La Thaïlande s’apprête à injecter l’an prochain pas moins de 14 milliards d’euros dans son économie en donnant à chaque citoyen de plus de 16 ans un portefeuille électronique contenant environ 250 €, a affirmé le Premier ministre, Srettha Thavisin.
Le Premier ministre thaïlandais, Srettha Thavisin, a réaffirmé lundi que son gouvernement injecterait 560 milliards de bahts (14,42 milliards d’Euros) dans l'économie en début d'année prochaine avec la distribution d’une allocation via un portefeuille numérique, une mesure phare de son plan de relance économique.
Cette mesure prévoit que chaque citoyen thaïlandais de plus de 16 ans pourra recevoir à partir du 1er février 2024 la somme de 10.000 bahts (259 euros) sous la forme d’un porte-monnaie numérique à utiliser sur une période de six mois dans un rayon de quatre kilomètres autour du domicile.
Srettha Thavisin, magnat de l'immobilier nommé Premier ministre en août, cherche à relancer une économie atone, plombée par la politique sanitaire de ses prédécesseurs durant la pandémie et par le marasme économique mondial qui a suivi. Selon les calculs initiaux de son parti, le Pheu Thai, ce plan annoncé durant la campagne électorale doit permettre d’atteindre un taux de croissance de 5% en 2024.

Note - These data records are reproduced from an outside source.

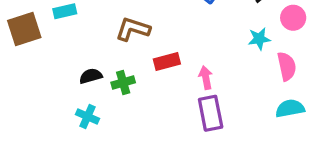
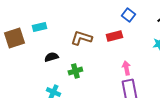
red rectangle: (167, 61) -> (114, 36), moved
black semicircle: (91, 76) -> (51, 57), moved

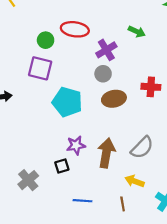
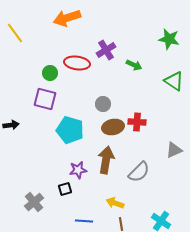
purple cross: (106, 50) -> (106, 50), moved
red cross: (151, 87) -> (137, 122), moved
brown arrow: (106, 153) -> (106, 160), moved
yellow arrow: (135, 181) -> (115, 203), moved

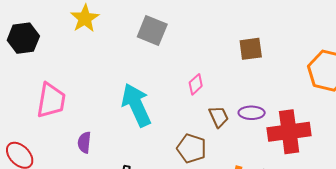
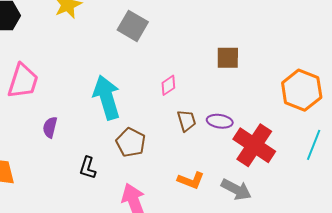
red cross: (289, 132) -> (254, 145), turned 33
brown pentagon: (192, 148) -> (131, 142), moved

Pour l’heure, la banque centrale, qui a récemment relevé ses prévisions de croissance pour l’année prochaine, estime que le produit intérieur brut de la Thaïlande devrait progresser de 4,4%, un objectif jugé optimiste au vu des dernières données économiques.
Attention aux effets pervers sur l'économie
Alors que les exportations sont en berne et que la reprise touristique post-Covid déçoit les projections les plus pessimistes, les prévisions de croissance pour 2023 ont pour leur part été revues à la baisse ces dernières semaines, érodant encore davantage la confiance des investisseurs.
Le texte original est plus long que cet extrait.